Travel Story: Dr Rebecca Thomson

Rebecca ThomsonDr Rebecca Thomson from the Robinson Research Institute’s Diabetes Research Group attended the Nutrition Society of Australia 2016 Annual Scientific Meeting in Melbourne in November 2016.

Rebecca presented her research on Are pregnant women meeting the Australian Dietary guidelines? A comparison of maternal pregnancy diets in women with and without type 1 diabetes.

This is what Rebecca had to say about her experience:

What was a highlight of the conference?

The Plenary sessions were very interesting this year and provided more of a ‘bigger picture’ approach to nutrition science – Nutrition, Health and the Environment: A Global Perspective, Translating Nutrition Evidence, Evolution of Nutrition Sciences, Mechanisms of Disease Prevention, and Food and Aging. On highlight for me was Professor Dennis Bier who is the Editor-in-Chief of the American Journal of Clinical Nutrition. He spoke about the Evolution of Nutrition Science Reporting and this was a very interesting insight into the state of publications. At present 96% of biomedical literature claims significant results and there are several publication and reporting biases that lead to this positive skewing effects. Professor Bier proposed practical new Evolutionary Standards to improve transparency of study findings moving forward. Another highlight was a presentation by Professor Mimi Tang from the Royal Children’s Hospital in Melbourne who spoke about the role of the microbiome in early life immune programming, which has particular relevance to the ENDIA study.

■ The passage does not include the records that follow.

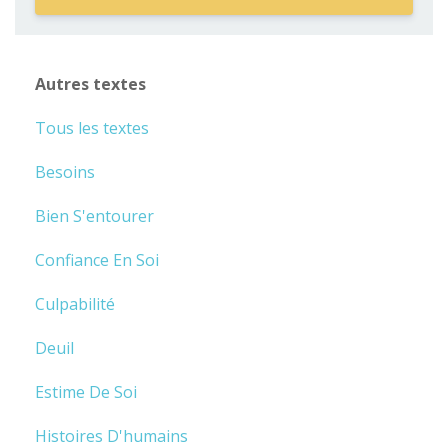
Autres textes
Tous les textes
Besoins
Bien S'entourer
Confiance En Soi
Culpabilité
Deuil
Estime De Soi
Histoires D'humains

Did you meet any researchers or collaborators of significance? Why are they important to your work?

There were also several researchers from the he School of Medical and Health Sciences at Edith Cowan University who are investigating the microbiome in infants. I had the opportunity to meet a few of them and hear several different presentations that are directly related to the work in the microbiome that is being done in ENDIA. I also had the opportunity to meet Dr Megan Rollo from Newcastle University who manages the Australian Eating Survey which we are using for the ENDIA study.

How will the experience support you and your research going forward?

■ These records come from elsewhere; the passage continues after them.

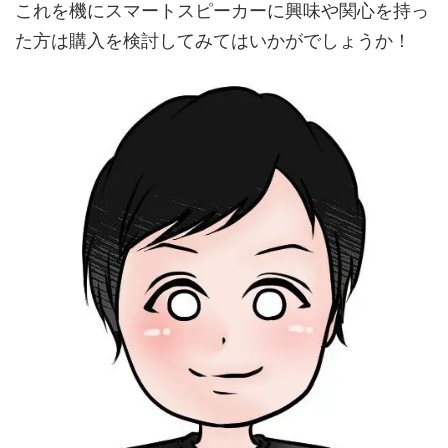
これを機にスマートスピーカーに興味や関心を持っ
た方は購入を検討してみてはいかがでしょうか！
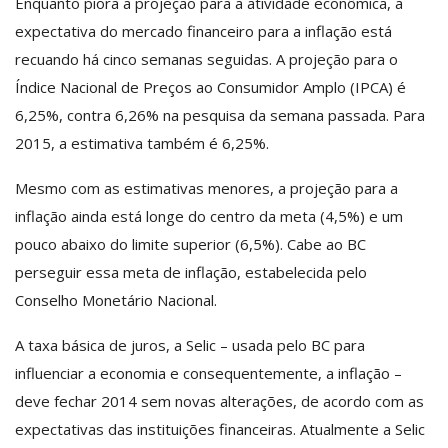
Enquanto piora a projeção para a atividade econômica, a
expectativa do mercado financeiro para a inflação está
recuando há cinco semanas seguidas. A projeção para o
Índice Nacional de Preços ao Consumidor Amplo (IPCA) é
6,25%, contra 6,26% na pesquisa da semana passada. Para
2015, a estimativa também é 6,25%.
Mesmo com as estimativas menores, a projeção para a
inflação ainda está longe do centro da meta (4,5%) e um
pouco abaixo do limite superior (6,5%). Cabe ao BC
perseguir essa meta de inflação, estabelecida pelo
Conselho Monetário Nacional.
A taxa básica de juros, a Selic – usada pelo BC para
influenciar a economia e consequentemente, a inflação –
deve fechar 2014 sem novas alterações, de acordo com as
expectativas das instituições financeiras. Atualmente a Selic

As the ENDIA study includes collecting nutrition data from a variety of populations and ages groups (pregnant women, babies and children) it was the perfect forum to be able to hear about all of these populations at once. I was able to hear from other researchers presenting their work similar to mine investigating how different age groups and populations are eating compared to the Australian Dietary Guidelines and see how the ENDIA data compares to findings from the general population.

What was the most exciting thing you learned/experienced at the Conference?

It was a great opportunity to present some of the preliminary findings from the ENDIA study to a nutrition audience. I also had the opportunity to chair a poster session on Maternal and Childhood health which was a great experience.

What was the most interesting or unexpected moment of your travel?

This was the society’s 40th Anniversary of their Annual Scientific Meeting and as chair of the local Adelaide group I was invited to a celebratory afternoon tea with other executive members of the committee and Fellows of NSA. It was a great occasion to hear stories of the society throughout its 40 years of history.